Sunday, March 21, 2010
I have tried to pick up my ever growing queue of interesting local avoidance / velocity planning methods. There are certain things I liked about my TOI-sampling scheme, but the results were not quite what I would like it to be.
One of the things that initially got me into creating the TOI-sampling scheme was an assumption that it is good idea to move at maximum velocity most of the time. In practice this seems to be a faulty assumption. It creates a rushing behavior, much a like a headless chicken running around. Especially in crowded situations.
So one thing I have have been pondering is that what might happen if I just removed that assumption and used huge amount of samples instead to test different speeds too. Much like what RVOlib does.

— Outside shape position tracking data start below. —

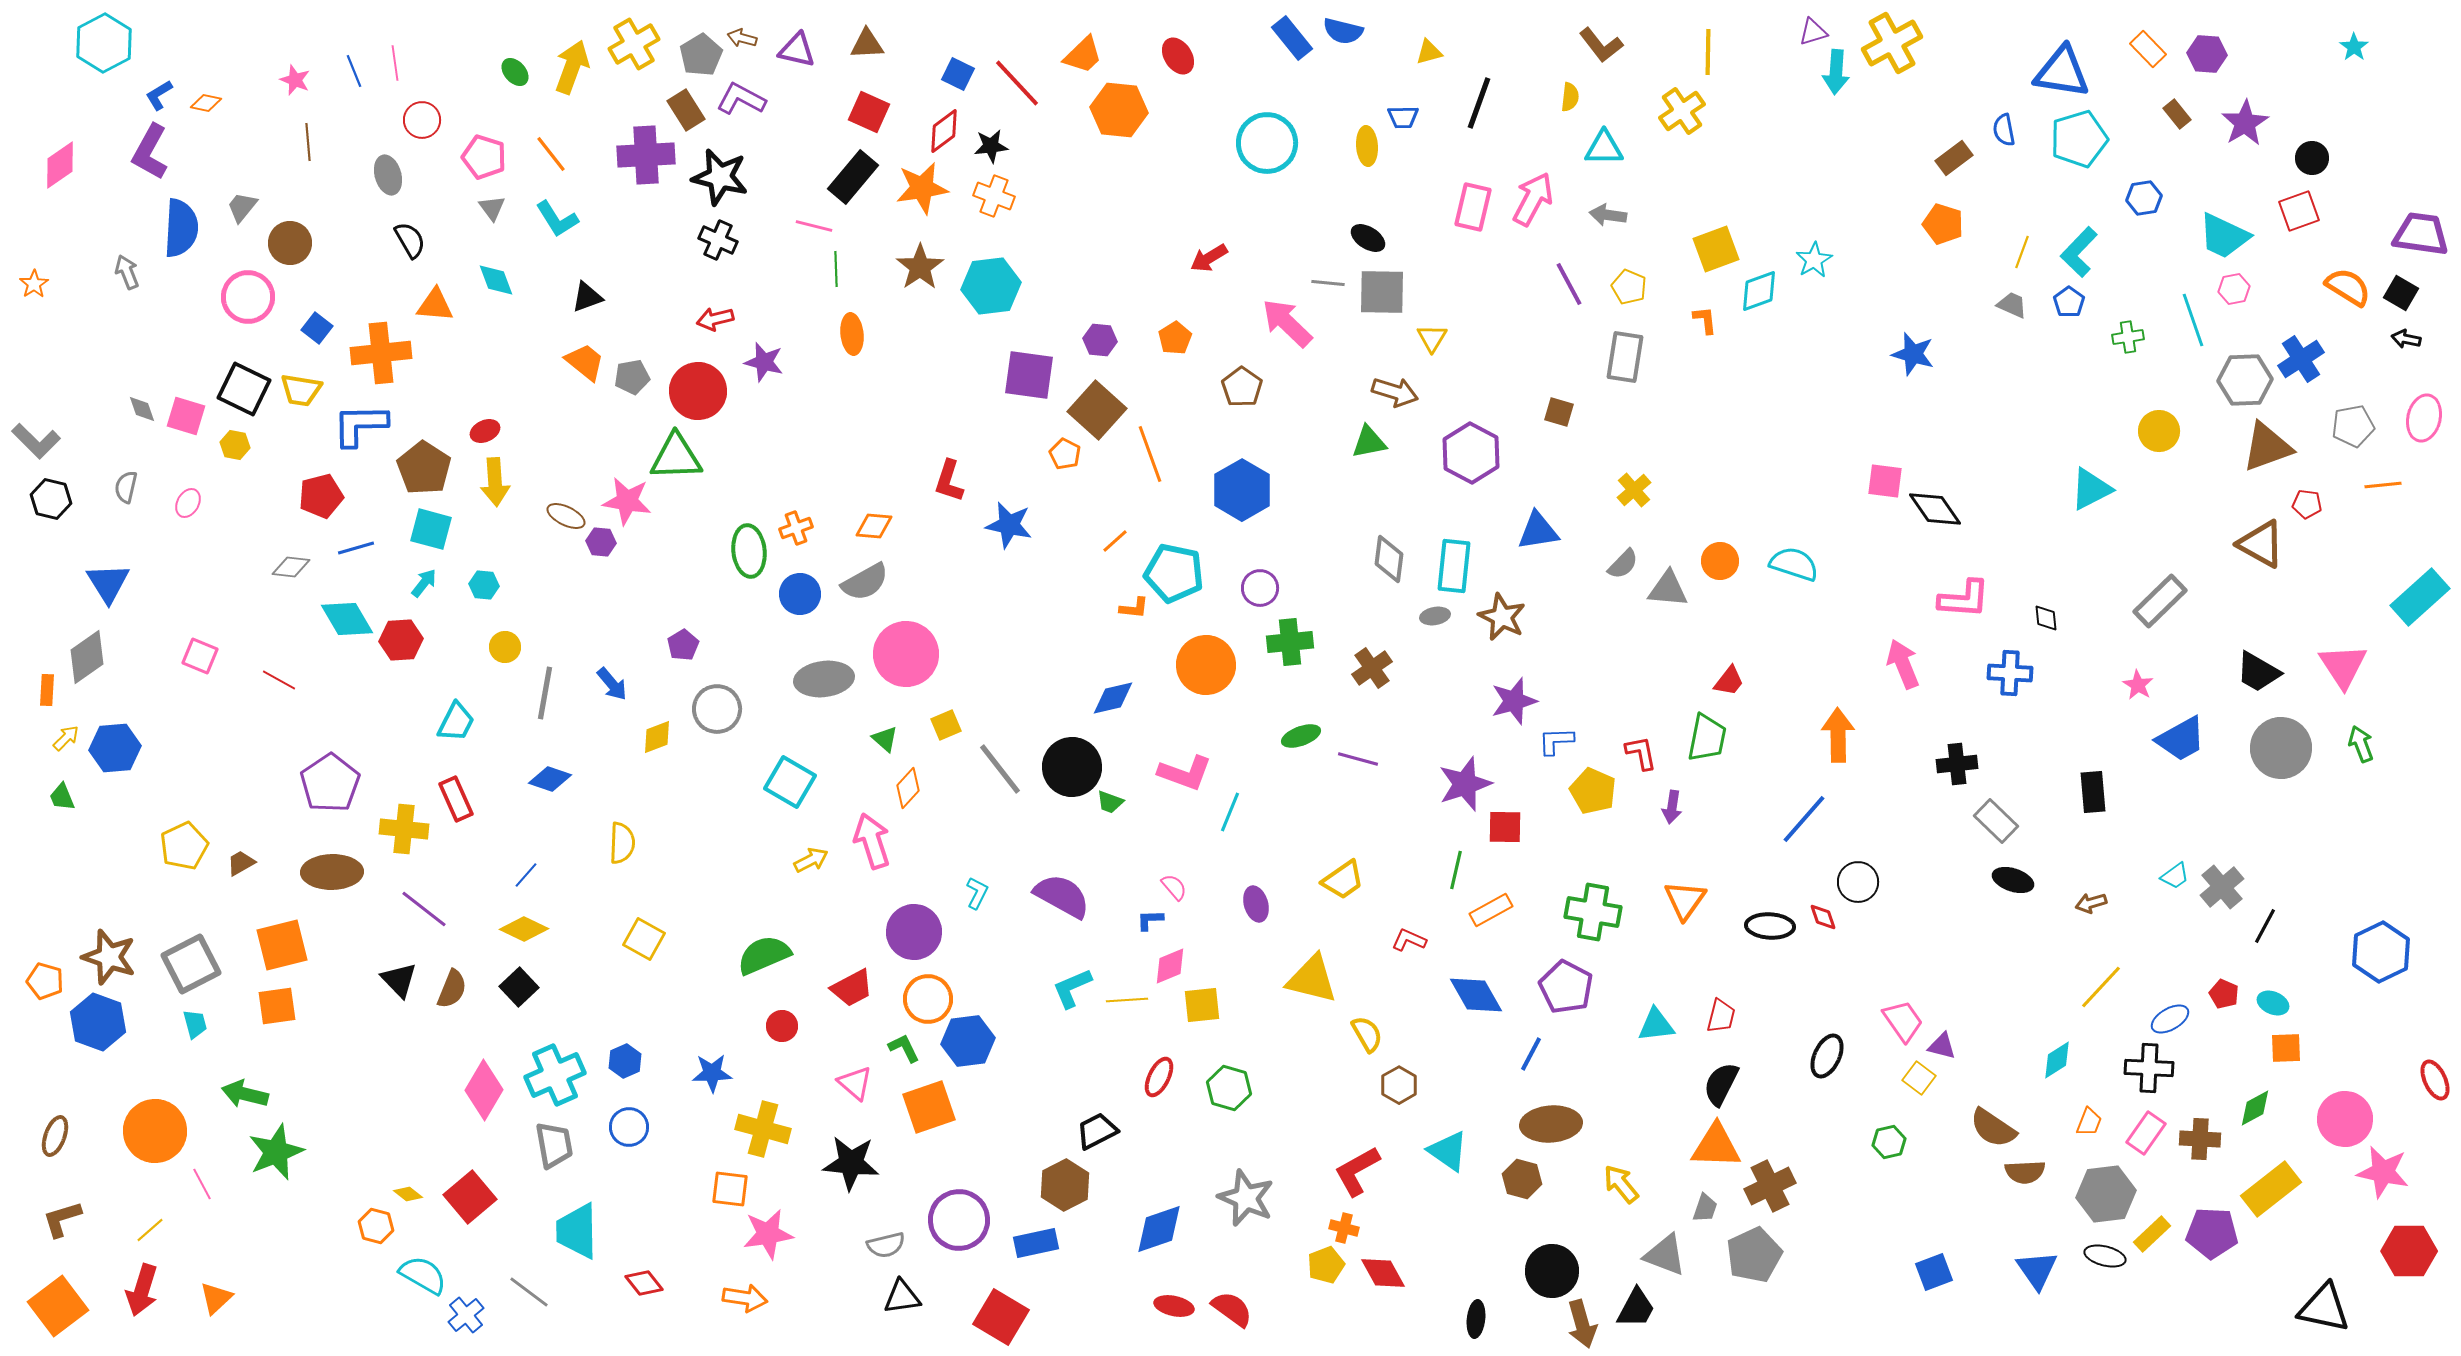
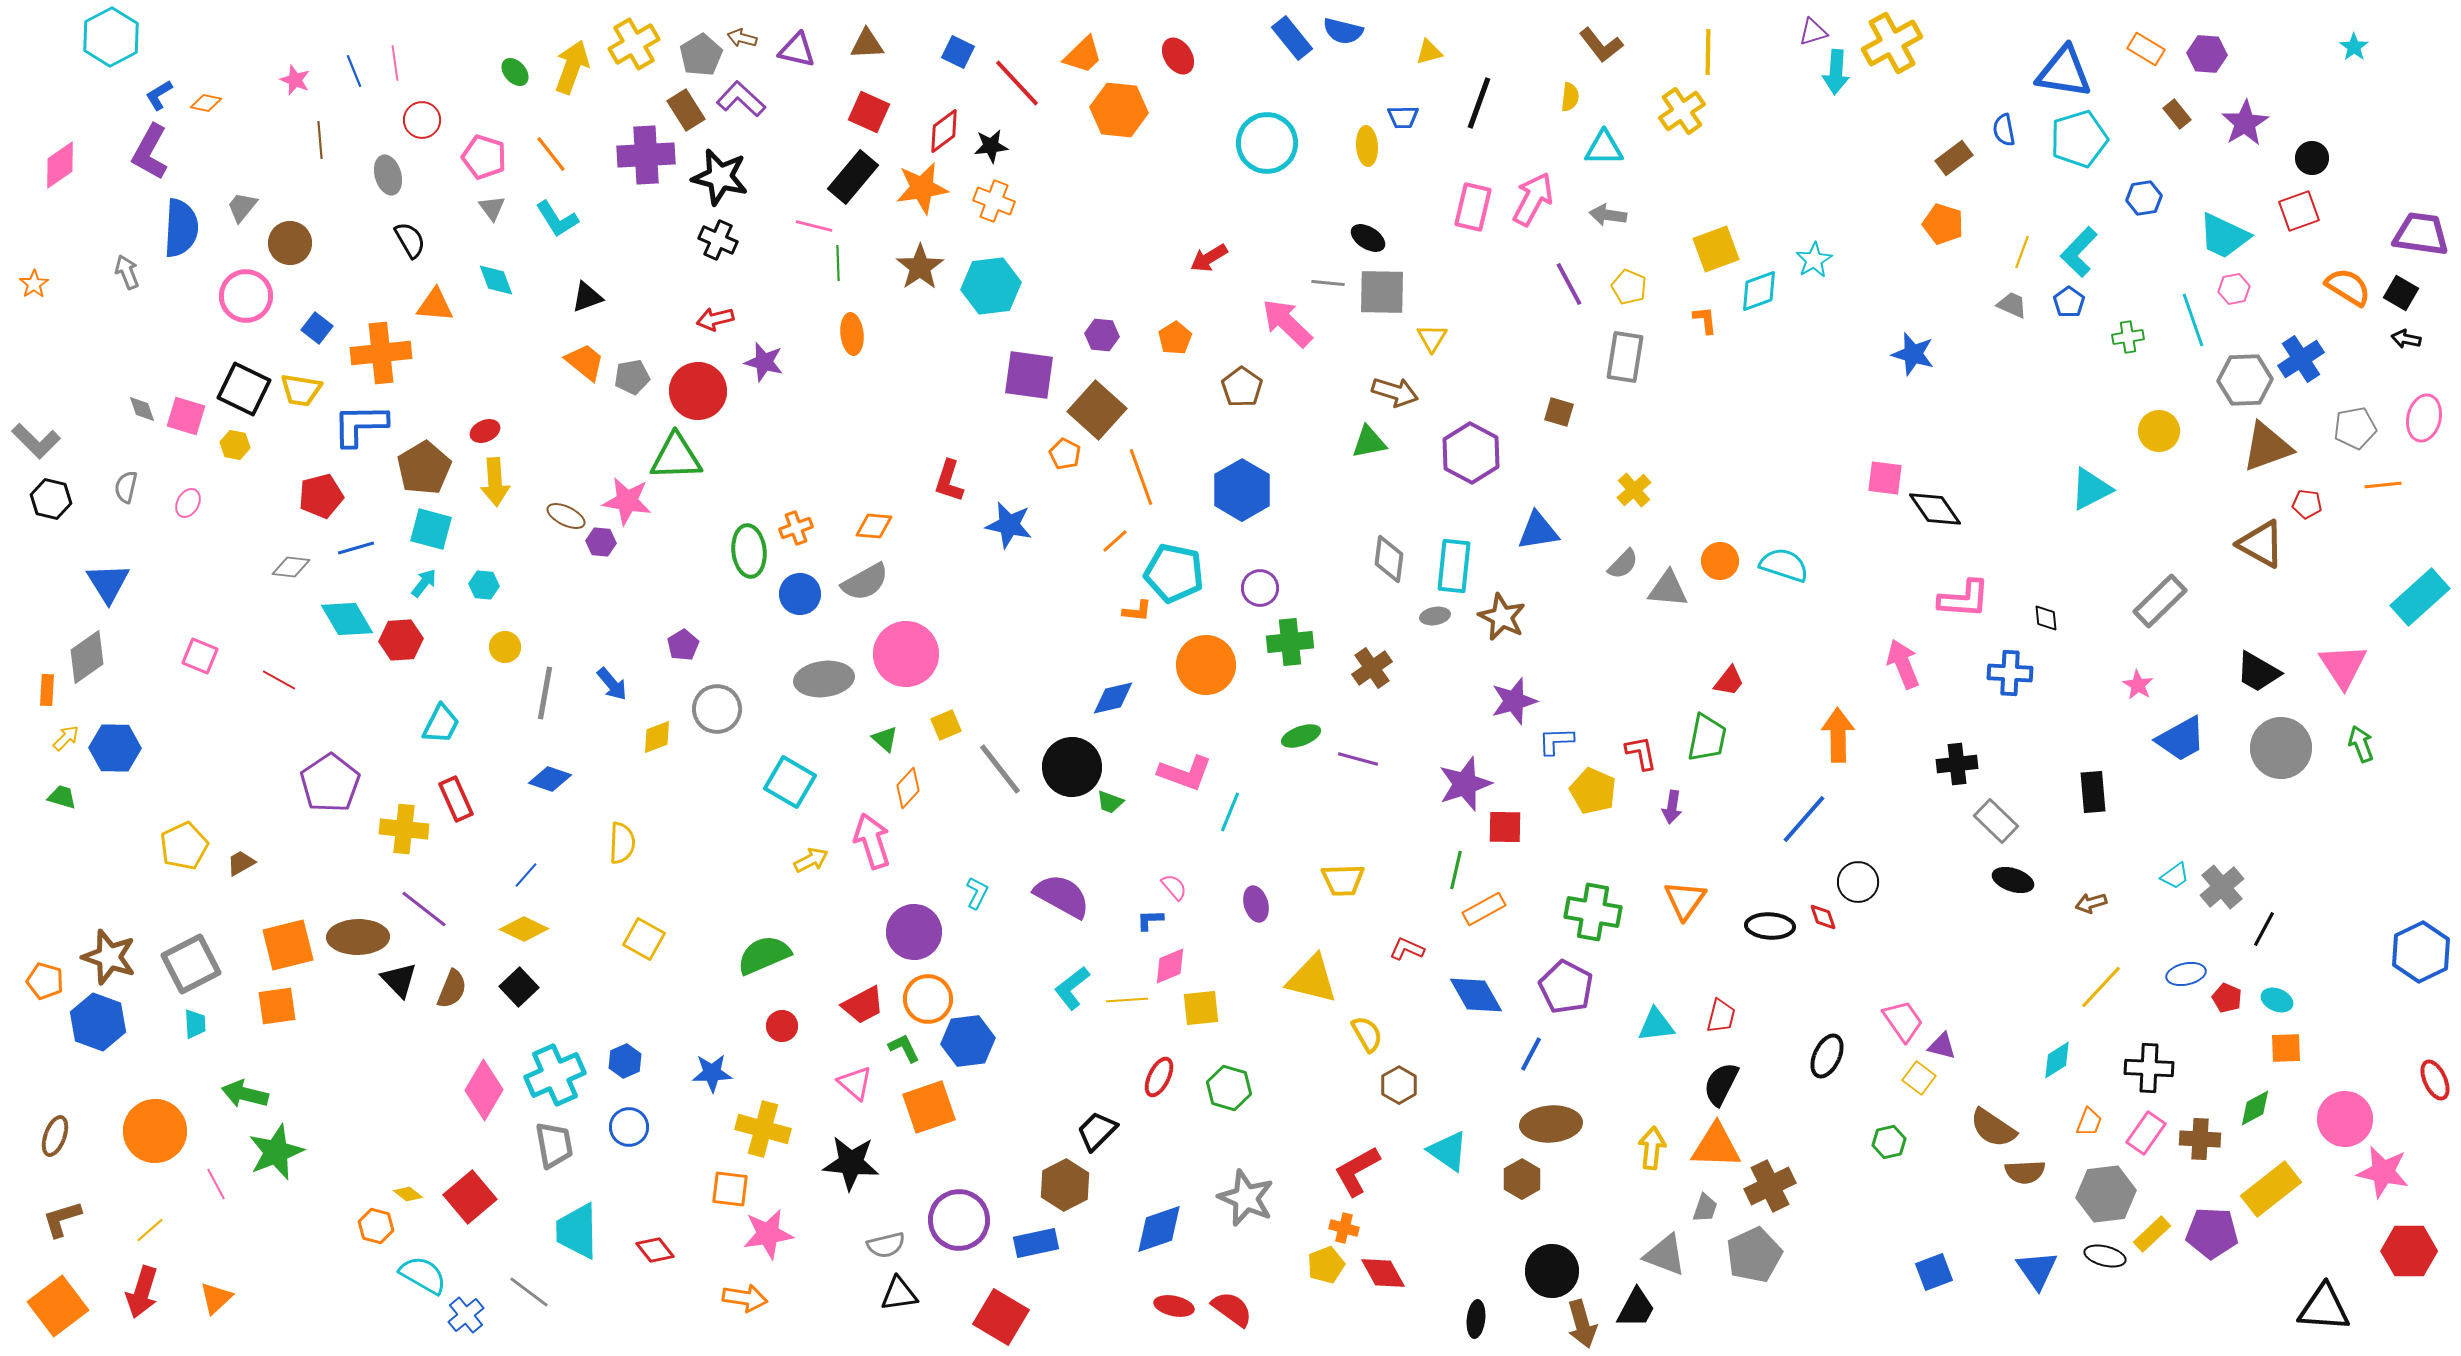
cyan hexagon at (104, 43): moved 7 px right, 6 px up
orange rectangle at (2148, 49): moved 2 px left; rotated 15 degrees counterclockwise
blue triangle at (2062, 72): moved 2 px right
blue square at (958, 74): moved 22 px up
purple L-shape at (741, 99): rotated 15 degrees clockwise
brown line at (308, 142): moved 12 px right, 2 px up
orange cross at (994, 196): moved 5 px down
green line at (836, 269): moved 2 px right, 6 px up
pink circle at (248, 297): moved 2 px left, 1 px up
purple hexagon at (1100, 340): moved 2 px right, 5 px up
gray pentagon at (2353, 426): moved 2 px right, 2 px down
orange line at (1150, 454): moved 9 px left, 23 px down
brown pentagon at (424, 468): rotated 8 degrees clockwise
pink square at (1885, 481): moved 3 px up
cyan semicircle at (1794, 564): moved 10 px left, 1 px down
orange L-shape at (1134, 608): moved 3 px right, 3 px down
cyan trapezoid at (456, 722): moved 15 px left, 2 px down
blue hexagon at (115, 748): rotated 6 degrees clockwise
green trapezoid at (62, 797): rotated 128 degrees clockwise
brown ellipse at (332, 872): moved 26 px right, 65 px down
yellow trapezoid at (1343, 880): rotated 33 degrees clockwise
orange rectangle at (1491, 910): moved 7 px left, 1 px up
black line at (2265, 926): moved 1 px left, 3 px down
red L-shape at (1409, 940): moved 2 px left, 9 px down
orange square at (282, 945): moved 6 px right
blue hexagon at (2381, 952): moved 40 px right
red trapezoid at (852, 988): moved 11 px right, 17 px down
cyan L-shape at (1072, 988): rotated 15 degrees counterclockwise
red pentagon at (2224, 994): moved 3 px right, 4 px down
cyan ellipse at (2273, 1003): moved 4 px right, 3 px up
yellow square at (1202, 1005): moved 1 px left, 3 px down
blue ellipse at (2170, 1019): moved 16 px right, 45 px up; rotated 18 degrees clockwise
cyan trapezoid at (195, 1024): rotated 12 degrees clockwise
black trapezoid at (1097, 1131): rotated 18 degrees counterclockwise
brown hexagon at (1522, 1179): rotated 15 degrees clockwise
pink line at (202, 1184): moved 14 px right
yellow arrow at (1621, 1184): moved 31 px right, 36 px up; rotated 45 degrees clockwise
red diamond at (644, 1283): moved 11 px right, 33 px up
red arrow at (142, 1290): moved 2 px down
black triangle at (902, 1297): moved 3 px left, 3 px up
black triangle at (2324, 1308): rotated 8 degrees counterclockwise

You can see the results in the above video. I think it is much improved now. I used the sample scoring scheme as my previous TOI sampling used. The good thing about it is that it handles all kinds of nasty things really well.
One problem that this custom hRVO suffers is aliasing. The H is in lower case as the method does not quite use the hybrid-RVO method, but does has similar side bias as HRVO does. As clearly visible from the take over situation with 4 agents, the agents favor to pass each other from right. This reduces velocity selection flickering a lot in head-to-head and overtaking situations.
Another trick I added was to favor velocities close to the current velocity. In my previous attempts this has always resulted the agents to favor the wrong solutions too much, resulting cases where the agents hug each other each other, skip towards the sundown and live happily ever after.
In this experiment I also used the pathfinder from the previous blog post to avoid static obstacles.
Anyways, I think this was a successful experiment, even if not completely practical because of the huge number of samples per agent. Inspired by the Geometric Methods of Multi-agent Collision Avoidance video, I think I'm going to try the ORCA method the next to see if I can get similar quality with cheaper calculations.